Von Yvonne de Andrés

Vier Wochen steht die nordgriechische Stadt Thessaloniki im Fokus der 15. Europäischen Kulturtage im Museum für Europäische Kultur in Dahlem. „Herzstück“ ist die Fotoausstellung „Thessaloniki: Looking at time through moments – Photographs 1900–2017“, kuratiert von Hercules Papaioannou, dem Direktor des Museums für Fotografie in Thessaloniki. Die Ausstellung wird von einem umfangreichen Veranstaltungsprogramm begleitet.

50 Schwarz-Weiß-Bilder zeigen 50 Momentaufnahmen aus der Geschichte der Stadt. „Die Menschen stehen im Mittelpunkt, weil wir als Museum der Alltagskulturen natürlich ganz nahe am Menschen sind“, erläutert die deutsche Kuratorin der Ausstellung, Irene Ziehe. Die Ausstellung bildet in ihrer Chronologie auch eine Geschichte der Fotografie ab. Für ein deutsches Publikum ist es jedoch sehr schwierig, diese fotografischen Momentaufnahmen der Stadtgeschichte richtig zu deuten. Es fehlen hierzu in der Ausstellung der geschichtliche Überblick und die Geschichten hinter den Bildern.

Das Jerusalem des Balkans

Bis zum Zweiten Weltkrieg war Thessaloniki mit seiner großen jüdisch-sephardischen Gemeinde eine der wichtigsten jüdischen Städte außerhalb des Nahen Ostens. Es ist das einzige bekannte Beispiel in der jüdischen Diaspora, dass in einer Stadt dieser Größe die jüdische Bevölkerung die Mehrheit für mehrere Jahrhunderte bewahrte.
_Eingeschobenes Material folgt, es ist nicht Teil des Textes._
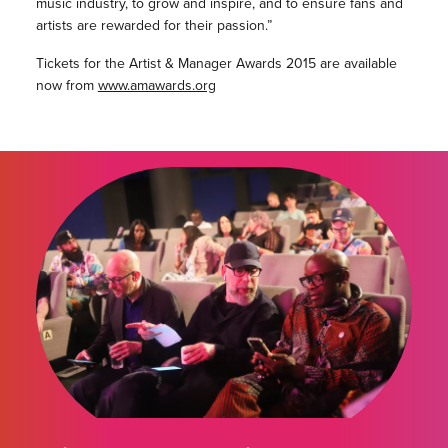
music industry, to grow and inspire, and to ensure fans and
artists are rewarded for their passion.”
Tickets for the Artist & Manager Awards 2015 are available
now from
www.amawards.org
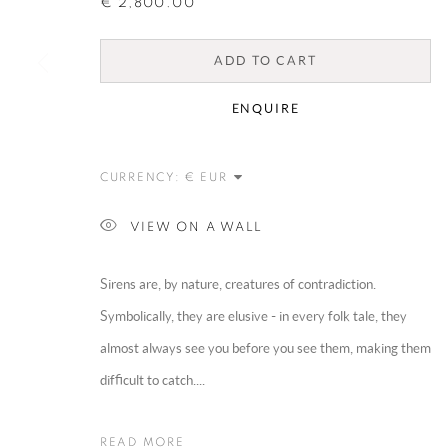
€ 2,800.00
ADD TO CART
ENQUIRE
CURRENCY:
VIEW ON A WALL
Sirens are, by nature, creatures of contradiction.
Symbolically, they are elusive - in every folk tale, they
almost always see you before you see them, making them
difficult to catch....
READ MORE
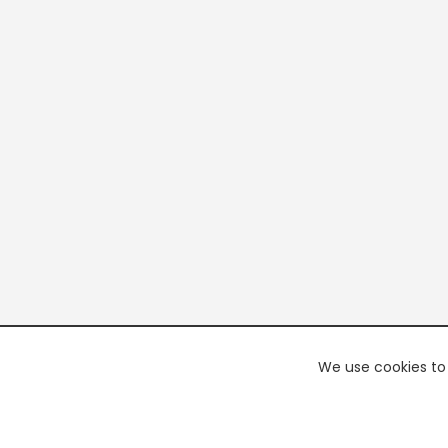
We use cookies to 
PREMI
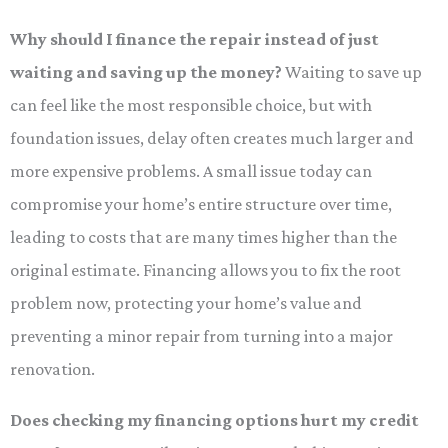
Why should I finance the repair instead of just
waiting and saving up the money?
Waiting to save up
can feel like the most responsible choice, but with
foundation issues, delay often creates much larger and
more expensive problems. A small issue today can
compromise your home’s entire structure over time,
leading to costs that are many times higher than the
original estimate. Financing allows you to fix the root
problem now, protecting your home’s value and
preventing a minor repair from turning into a major
renovation.
Does checking my financing options hurt my credit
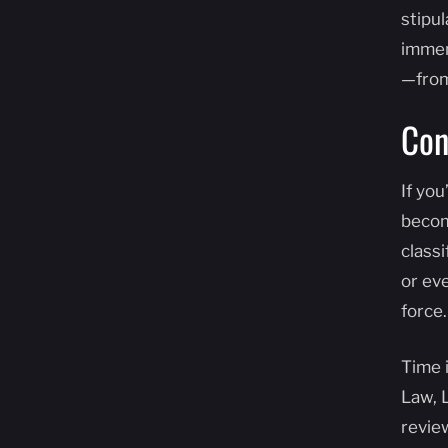
stipu
immen
—from
Con
If yo
becom
classi
or eve
force.
Time 
Law, 
revie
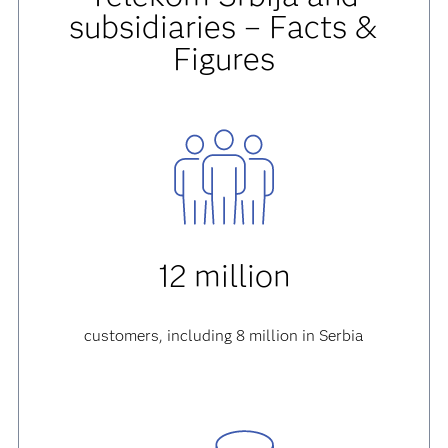
subsidiaries – Facts &
Figures
12 million
customers, including 8 million in Serbia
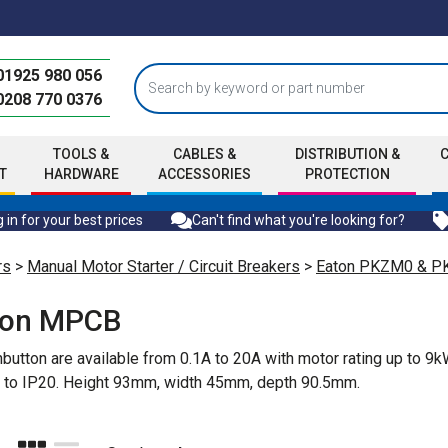
01925 980 056
0208 770 0376
TOOLS &
CABLES &
DISTRIBUTION &
T
HARDWARE
ACCESSORIES
PROTECTION
 in for your best prices
Can't find what you're looking for?
rs
>
Manual Motor Starter / Circuit Breakers
>
Eaton PKZM0 & 
ton MPCB
utton are available from 0.1A to 20A with motor rating up to 9
on to IP20. Height 93mm, width 45mm, depth 90.5mm.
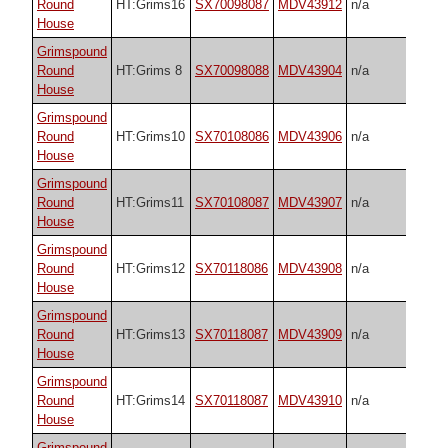
Round
HT:Grims16
SX70098087
MDV43912
n/a
House
Grimspound
Round
HT:Grims 8
SX70098088
MDV43904
n/a
House
Grimspound
Round
HT:Grims10
SX70108086
MDV43906
n/a
House
Grimspound
Round
HT:Grims11
SX70108087
MDV43907
n/a
House
Grimspound
Round
HT:Grims12
SX70118086
MDV43908
n/a
House
Grimspound
Round
HT:Grims13
SX70118087
MDV43909
n/a
House
Grimspound
Round
HT:Grims14
SX70118087
MDV43910
n/a
House
Grimspound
Mit der Geschichte Thessalonikis sind verschiedene jüdische Einwanderungswellen aus ganz Europa verbunden, die auf die Vertreibung der Juden aus Spanien nach der Eroberung Granadas 1492 durch die katholischen Könige folgten. 1520 stellten die Juden 57 Prozent der Bevölkerung von Thessaloniki, und bereits 1614 waren es 68 Prozent. Das goldene Zeitalter erlebte die Gemeinschaft im 16. Jahrhundert, danach folgte ein relativer Niedergang bis zur Mitte des 19. Jahrhunderts.

Das 20. Jahrhundert ist von einer Reihe tragischer Ereignisse geprägt. 1912 erobert die griechische Armee Thessaloniki, und erste Boykotte von jüdischen Geschäften finden statt. Der große Brand von 1917 zerstört weitgehenddas jüdische Viertel. Ab 1922 verschlechtert sich die Lage der Juden in Thessaloniki noch einmal deutlich. Ein weiterer Höhepunkt antisemitischer Ausschreitungen ist 1931das Abbrennen des neuen jüdischen Viertels „Camp Campbell“.Unter dem Diktator Ioannis Metaxas flaut der Antisemitismus leicht ab. Doch dieser entzündet sich erneut mit dem Eintritt Griechenlands in den Zweiten Weltkrieg 1940 und steigert sich ab dem 9. April 1941 mit dem Einmarsch der Wehrmacht.

Die deutsche Wehrmacht besetzt Thessaloniki im Zweiten Weltkrieg und zerstört die jüdische Tradition der Vielvölkermetropole. 50.000 Menschen wurden deportiert, nahezu alle ins KZ Auschwitz, und ermordet. Unter der deutschen Besatzung überlebten nur 1.783 Juden aus Thessaloniki. Diese Überlebenden der Todeslager kamen nach 1945 nicht wieder in die Stadt zurück.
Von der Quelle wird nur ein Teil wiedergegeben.